Why does cos(M_PI_2) == float(0) evaluate to false? c++

Question

I tried searching for the answer to this question but to no avail. What I am trying to do is count the 0s of cos(x) between 0 and a number provided by a user in radians. I'm new to c++, so be gentle if this is trivial.

This is an excerpt from my code, (also note I'm not exactly sure about the difference between #import and #include, but I digress).

#define _USE_MATH_DEFINES
#import <iostream>
#import <algorithm>
#include <math.h>
#include <stdio.h>

int count = 0;
if (r > 0) {
    for (float i = 0; i < r; i += M_PI_2) {
        printf("\n\n%s: %f: %f\n\n", cos(i) == -float(0) ? "true":"false", \
            cos(i), -float(0));
        if (cos(i) == float(0) || cos(i) == -0) {
            count++;
            printf("Count: %d", count);
        }
    }

Using the value 2R as r, I should get the count to increase once but the if statement evaluates to false. I'm not sure I should be casting float to zero, nor checking against -0. Anyway this is the output to the print statements in this snippet of code.

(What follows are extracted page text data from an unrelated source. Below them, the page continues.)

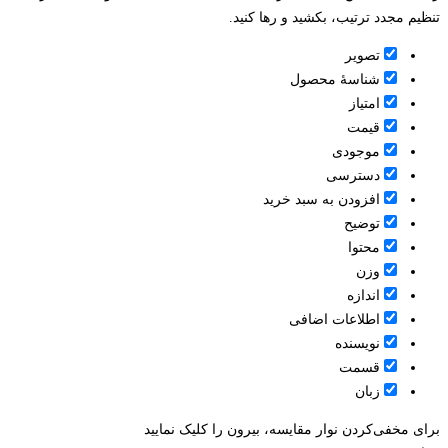
تنظیم مجدد ترتیب، بکشید و رها کنید.
تصویر
شناسۀ محصول
امتیاز
قيمت
موجودی
دسترسی
افزودن به سبد خرید
توضیح
محتوا
وزن
اندازه
اطلاعات اضافی
نویسنده
قسمت
زبان
برای مخفی‌کردن نوار مقایسه، بیرون را کلیک نمایید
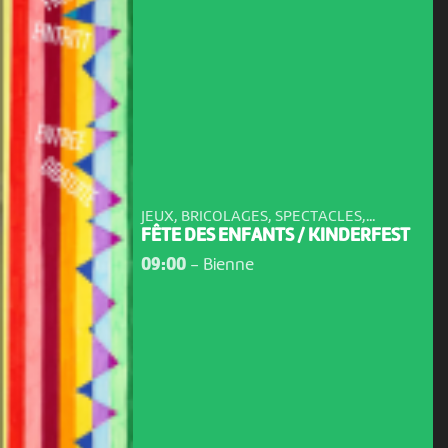
JEUX, BRICOLAGES, SPECTACLES,...
FÊTE DES ENFANTS / KINDERFEST
09:00
-
Bienne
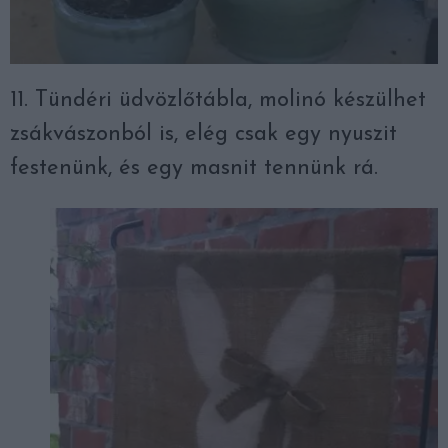
11. Tündéri üdvözlőtábla, molinó készülhet
zsákvászonból is, elég csak egy nyuszit
festenünk, és egy masnit tennünk rá.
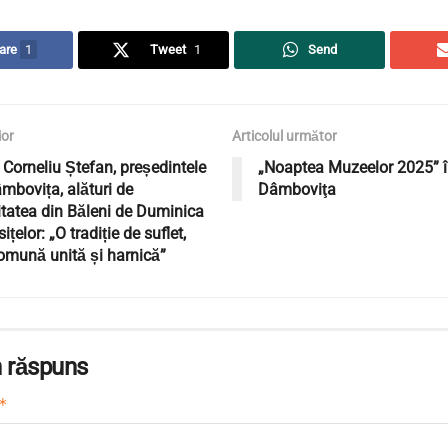
are
1
Tweet
1
Send
ior
Articolul următor
 Corneliu Ștefan, președintele
„Noaptea Muzeelor 2025” î
bovița, alături de
Dâmboviţa
tatea din Băleni de Duminica
țelor: „O tradiție de suflet,
comună unită și harnică”
 răspuns
*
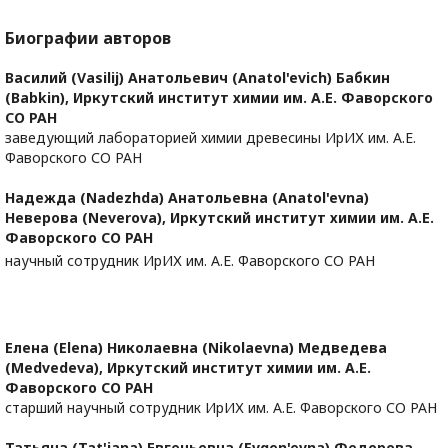
Биографии авторов
Василий (Vasilij) Анатольевич (Anatol'evich) Бабкин
(Babkin),
Иркутский институт химии им. А.Е. Фаворского
СО РАН
заведующий лабораторией химии древесины ИрИХ им. А.Е.
Фаворского СО РАН
Надежда (Nadezhda) Анатольевна (Anatol'evna)
Неверова (Neverova),
Иркутский институт химии им. А.Е.
Фаворского СО РАН
научный сотрудник ИрИХ им. А.Е. Фаворского СО РАН
Елена (Elena) Николаевна (Nikolaevna) Медведева
(Medvedeva),
Иркутский институт химии им. А.Е.
Фаворского СО РАН
старший научный сотрудник ИрИХ им. А.Е. Фаворского СО РАН
Татьяна (Tat'jana) Евгеньевна (Evgen'evna) Федорова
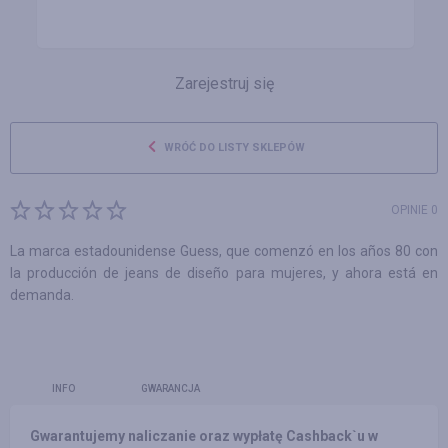
Zarejestruj się
WRÓĆ DO LISTY SKLEPÓW
OPINIE 0
La marca estadounidense Guess, que comenzó en los años 80 con
la producción de jeans de diseño para mujeres, y ahora está en
demanda.
INFO
GWARANCJA
Gwarantujemy naliczanie oraz wypłatę Cashback`u w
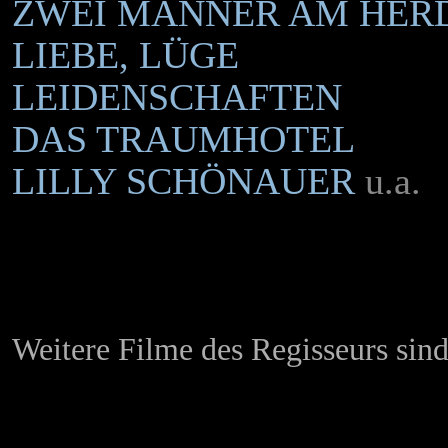
ZWEI MÄNNER AM HER
LIEBE, LÜGE
LEIDENSCHAFTEN
DAS TRAUMHOTEL
LILLY SCHÖNAUER
u.a.
Weitere Filme des Regisseurs sin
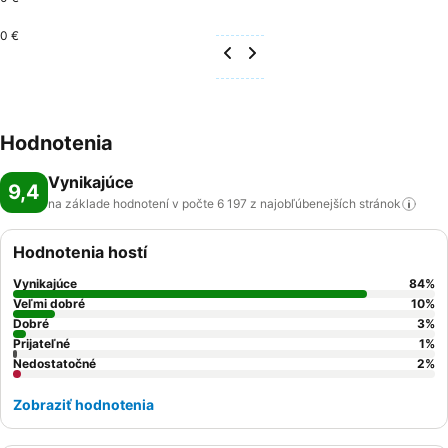
0 €
Hodnotenia
Vynikajúce
9,4
na základe hodnotení v počte 6 197 z najobľúbenejších
stránok
Hodnotenia hostí
Vynikajúce
84
%
Veľmi dobré
10
%
Dobré
3
%
Prijateľné
1
%
Nedostatočné
2
%
Zobraziť hodnotenia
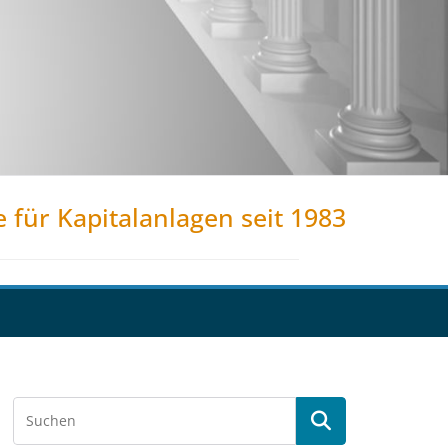
e für Kapitalanlagen seit 1983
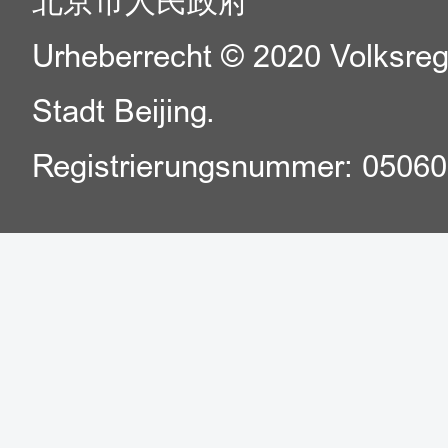
北京市人民政府
Urheberrecht © 2020 Volksreg
Stadt Beijing.
Registrierungsnummer: 0506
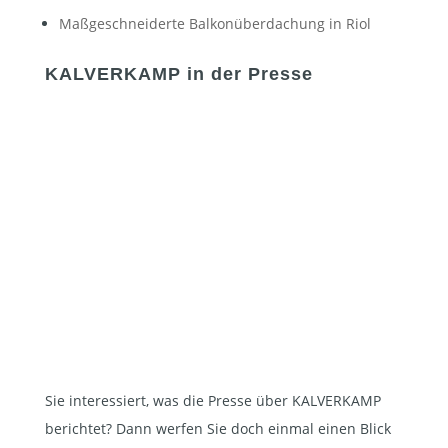
Maßgeschneiderte Balkonüberdachung in Riol
KALVERKAMP in der Presse
Sie interessiert, was die Presse über KALVERKAMP
berichtet? Dann werfen Sie doch einmal einen Blick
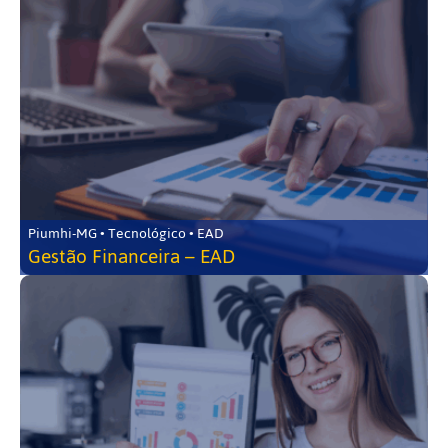
Piumhi-MG • Tecnológico • EAD
Gestão Financeira – EAD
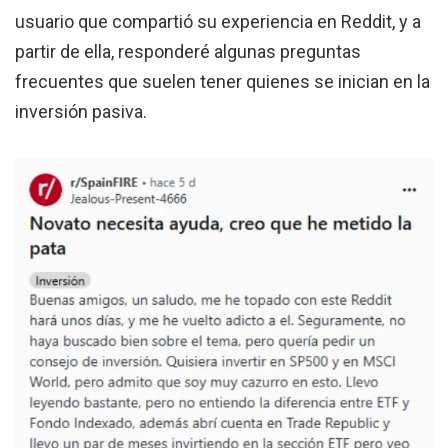
usuario que compartió su experiencia en Reddit, y a
partir de ella, responderé algunas preguntas
frecuentes que suelen tener quienes se inician en la
inversión pasiva.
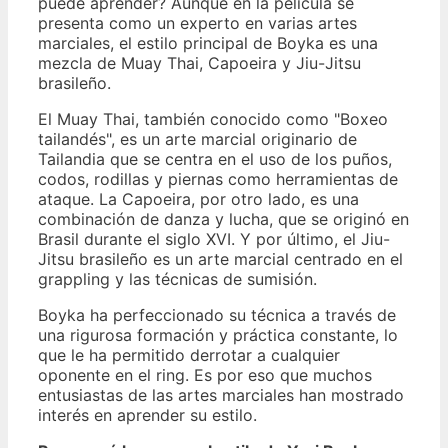
puede aprender? Aunque en la película se
presenta como un experto en varias artes
marciales, el estilo principal de Boyka es una
mezcla de Muay Thai, Capoeira y Jiu-Jitsu
brasileño.
El Muay Thai, también conocido como "Boxeo
tailandés", es un arte marcial originario de
Tailandia que se centra en el uso de los puños,
codos, rodillas y piernas como herramientas de
ataque. La Capoeira, por otro lado, es una
combinación de danza y lucha, que se originó en
Brasil durante el siglo XVI. Y por último, el Jiu-
Jitsu brasileño es un arte marcial centrado en el
grappling y las técnicas de sumisión.
Boyka ha perfeccionado su técnica a través de
una rigurosa formación y práctica constante, lo
que le ha permitido derrotar a cualquier
oponente en el ring. Es por eso que muchos
entusiastas de las artes marciales han mostrado
interés en aprender su estilo.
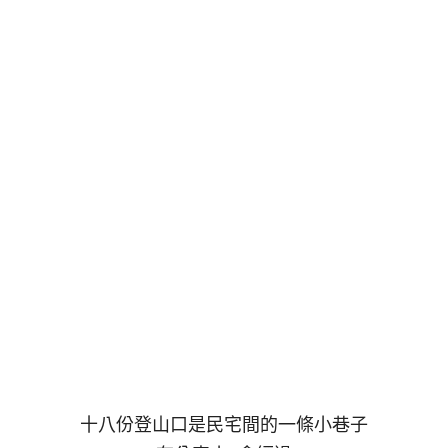
十八份登山口是民宅間的一條小巷子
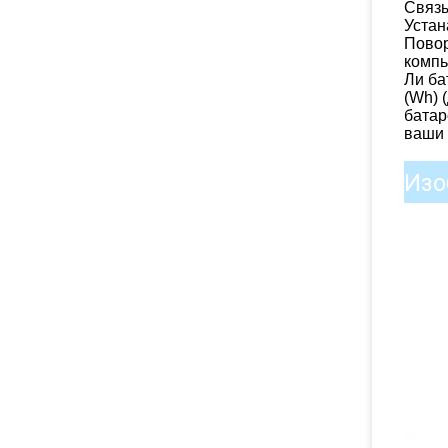
Связы
Устан
Повор
компь
Ли ба
(Wh) 
батар
ваши 
Изо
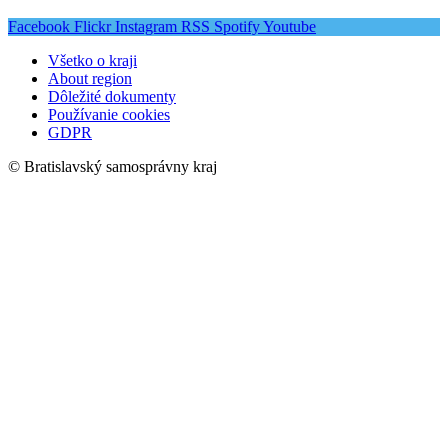
Facebook
Flickr
Instagram
RSS
Spotify
Youtube
Všetko o kraji
About region
Dôležité dokumenty
Používanie cookies
GDPR
© Bratislavský samosprávny kraj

It looks like cos(M_PI_2) in fact equals -float(0)so why does cos(M_PI_2) == -float(0) evaluate to false?? Again I just started to pick up c++ days ago, so my apologies if this is trivial.

Answer 1

This one side of the double-edged sword of floating point. Do not compare floating point values for equality or inequality. Instead, bracket the range of values for approximate matches:

abs(cos(i) - float(0)) <= 0.0001 ? "true":"false"

Answer 2

It was not printed accurately enough to show it's different than zero.

Note that the result really shouldn't be zero in the first place, so that's not what the problem is. pi/2 is clearly not a rational number, so definitely not representable as a floating point number (in any integer base, also including binary). The cosine of a number x close to pi/2 is roughly pi/2 - x, so the magnitude of the cosine of the nearest float to pi/2 would be roughly the magnitude of the difference between that float and the actual value of pi/2. Since pi/2 is a fairly large number (compared to all the floating point numbers smaller than it), that difference can be approximated (it is of course again not a rational number) without flushing it to zero.